Durante il tradizionale incontro con i media di fine anno, tenutosi ad Adelboden (BE), il ministro UDC si è detto contento di aver assicurato una certa solidità finanziaria all'esercito, anche se nel corso del suo settennato non sono mancati i momenti difficili, come il "no" popolare all'acquisto dei nuovi caccia da combattimento.

Il fatto che l'esercito disponga ora di più mezzi rispetto a qualche anno fa è secondo Maurer un grande successo. "Per i prossimi anni il bilancio della truppa non rischia più di finire a scadenze regolari sotto il tiro del Parlamento", ha dichiarato .

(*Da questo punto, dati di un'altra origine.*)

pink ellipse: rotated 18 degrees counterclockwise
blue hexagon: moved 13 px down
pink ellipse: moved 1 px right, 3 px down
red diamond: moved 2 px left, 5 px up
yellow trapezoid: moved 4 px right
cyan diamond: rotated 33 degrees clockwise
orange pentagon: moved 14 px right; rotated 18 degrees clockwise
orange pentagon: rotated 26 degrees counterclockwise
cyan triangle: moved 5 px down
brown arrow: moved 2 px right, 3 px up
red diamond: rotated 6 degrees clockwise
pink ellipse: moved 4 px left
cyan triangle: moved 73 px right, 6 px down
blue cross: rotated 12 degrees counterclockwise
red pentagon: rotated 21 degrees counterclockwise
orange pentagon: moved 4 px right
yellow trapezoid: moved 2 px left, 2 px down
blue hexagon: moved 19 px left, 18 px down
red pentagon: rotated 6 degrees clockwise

L'esercito può infatti ora pianificare per un periodo di 4 anni, sapendo di poter contare su un credito di 20 miliardi per questo lasso di tempo. "Abbiamo dovuto lottare per giungere a questo risultato", ha affermato ai giornalisti giunti nella località turistica dell'Oberland bernese.

In un primo momento, il Consiglio federale aveva proposto un tetto inferiore ai 5 miliardi l'anno, ma grazie al sostegno del Parlamento è stato possibile alzare il limite di spesa.

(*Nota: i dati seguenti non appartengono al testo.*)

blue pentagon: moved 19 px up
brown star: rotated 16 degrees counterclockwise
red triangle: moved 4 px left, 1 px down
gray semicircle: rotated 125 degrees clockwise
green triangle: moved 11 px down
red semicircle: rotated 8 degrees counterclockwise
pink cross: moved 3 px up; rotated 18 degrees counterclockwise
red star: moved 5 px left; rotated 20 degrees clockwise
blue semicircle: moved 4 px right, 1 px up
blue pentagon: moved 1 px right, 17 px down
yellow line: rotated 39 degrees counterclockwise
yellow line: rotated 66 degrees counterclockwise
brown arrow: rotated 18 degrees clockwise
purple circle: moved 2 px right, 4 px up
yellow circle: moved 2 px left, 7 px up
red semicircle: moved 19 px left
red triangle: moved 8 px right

La maggior sconfitta per il consigliere federale UDC, che lascerà a fine anno il suo posto al consigliere federale eletto UDC Guy Parmelin, è stato il no alle urne al nuovo jet da combattimento Gripen.

Un dossier, ha tenuto a precisare Maurer, ereditato dal suo predecessore (Samuel Schmid, il cui nome non è stato mai pronunciato, rappresentante democentrista nell'esecutivo, poco in sintonia con i vertici del partito, n.d.r).

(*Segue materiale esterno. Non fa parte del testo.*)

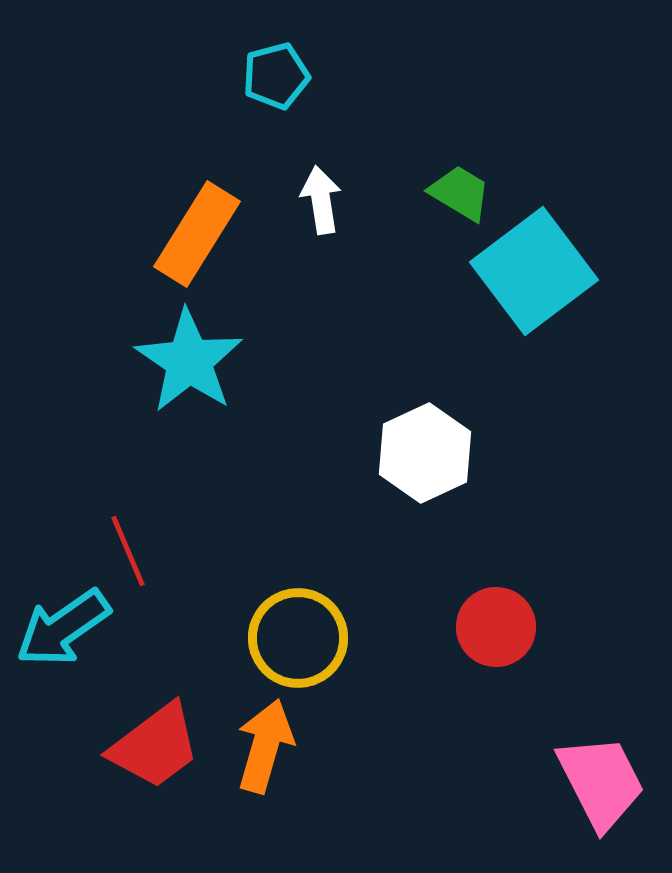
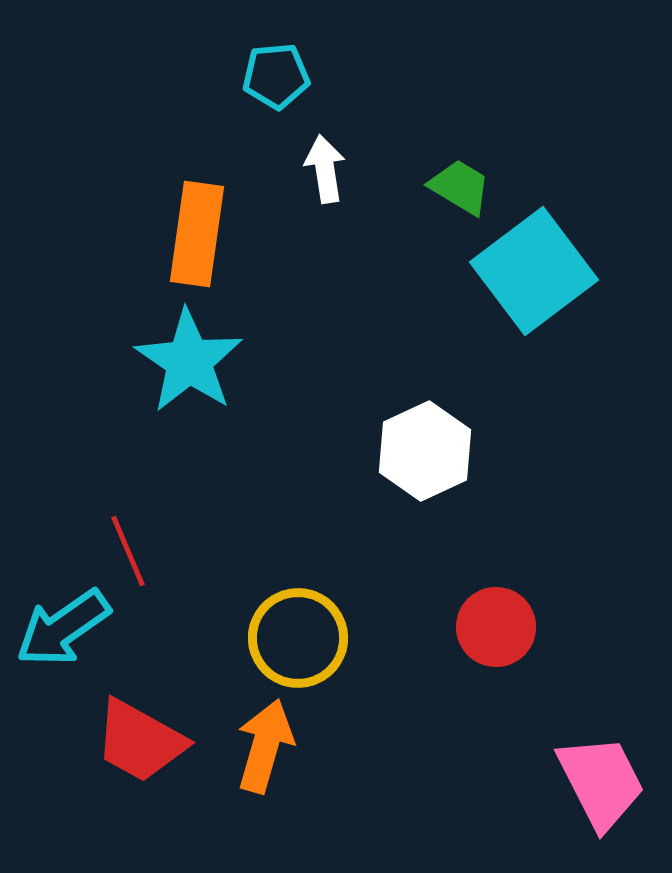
cyan pentagon: rotated 10 degrees clockwise
green trapezoid: moved 6 px up
white arrow: moved 4 px right, 31 px up
orange rectangle: rotated 24 degrees counterclockwise
white hexagon: moved 2 px up
red trapezoid: moved 15 px left, 5 px up; rotated 66 degrees clockwise
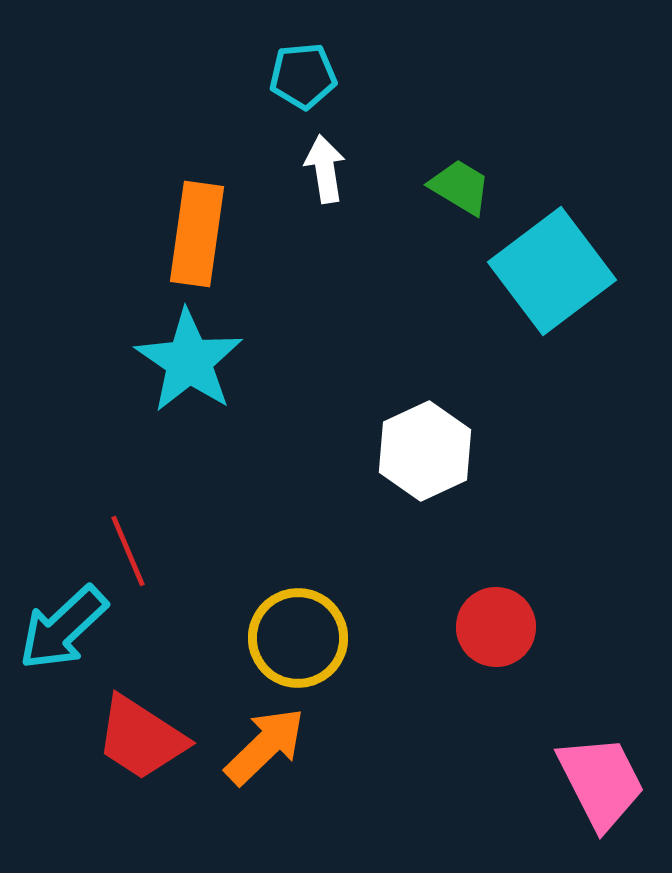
cyan pentagon: moved 27 px right
cyan square: moved 18 px right
cyan arrow: rotated 8 degrees counterclockwise
red trapezoid: moved 1 px right, 3 px up; rotated 4 degrees clockwise
orange arrow: rotated 30 degrees clockwise
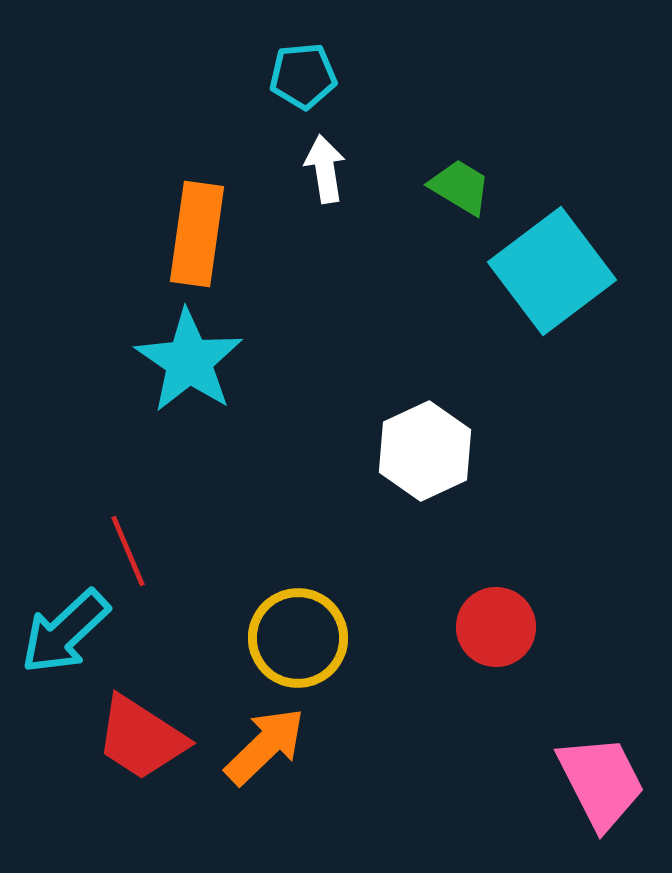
cyan arrow: moved 2 px right, 4 px down
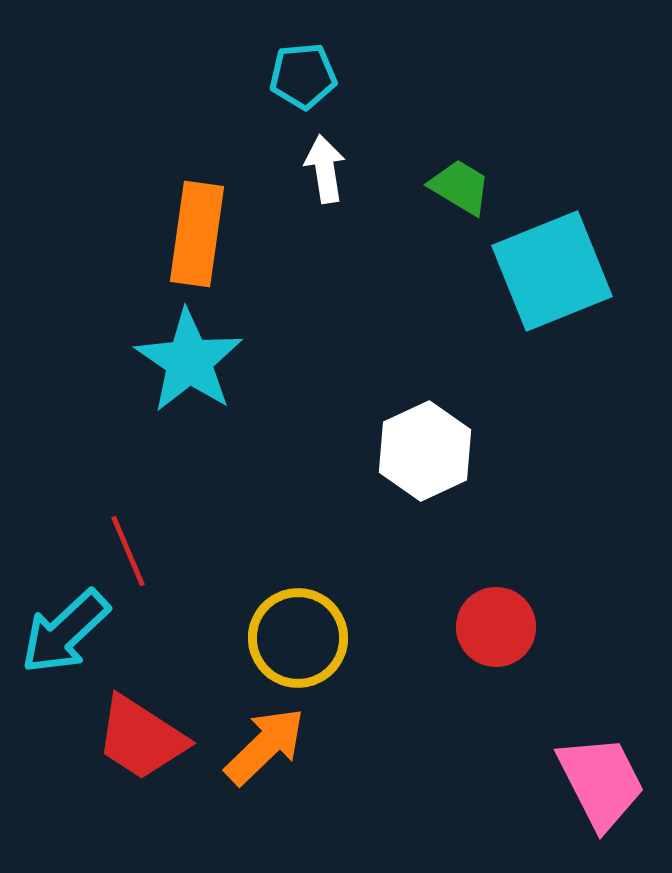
cyan square: rotated 15 degrees clockwise
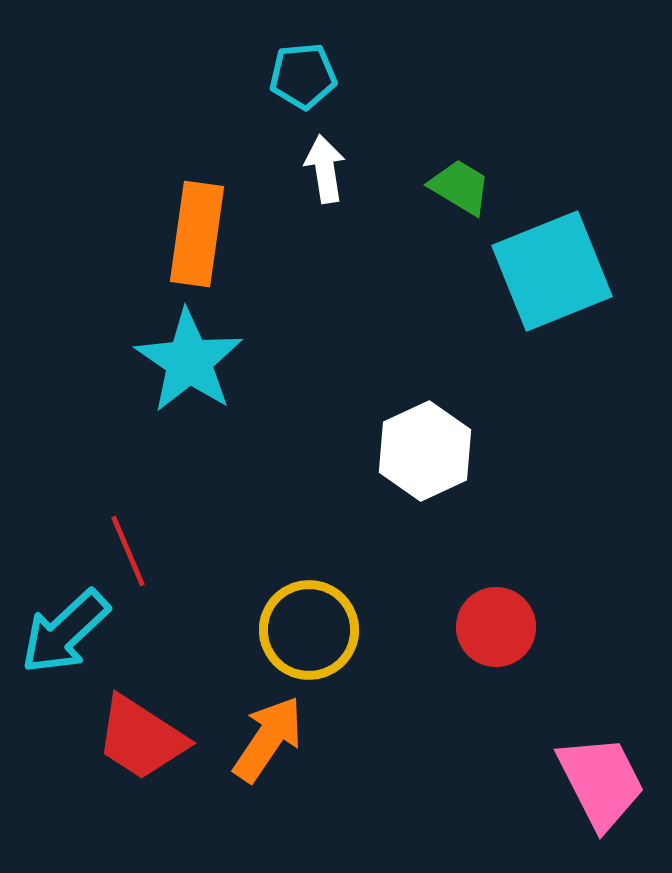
yellow circle: moved 11 px right, 8 px up
orange arrow: moved 3 px right, 7 px up; rotated 12 degrees counterclockwise
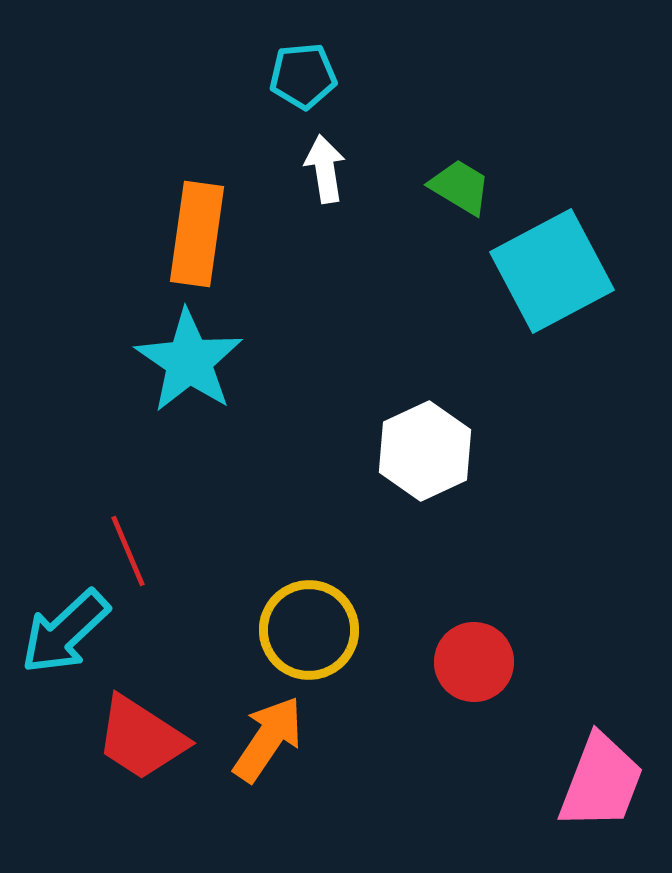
cyan square: rotated 6 degrees counterclockwise
red circle: moved 22 px left, 35 px down
pink trapezoid: rotated 48 degrees clockwise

Il progetto è partito nel 2004 e fin da subito i costi sono stati stimati troppo al ribasso, ha precisato Maurer. Dai due miliardi iniziali si è infatti saliti a 3,5-5,5 miliardi. "Per questo ho allontanato il capo dell'armamento", ha aggiunto.

In generale, al momento di subentrare a Schmid nel 2009, il DDPS si trovava in pessimo stato. La logistica non funzionava e la truppa non era equipaggiata completamente: insomma, mancava una guida. "Una situazione drammatica e pericolosa per l'esercito", ha spiegato.

Al momento, invece, lo stato della truppa è buono. Anche se è spesso stato deriso per aver detto di volere il miglior esercito del mondo, Maurer ha difeso questa sua visione: nella politica di sicurezza non conto arrivare piazzati, ma vincere.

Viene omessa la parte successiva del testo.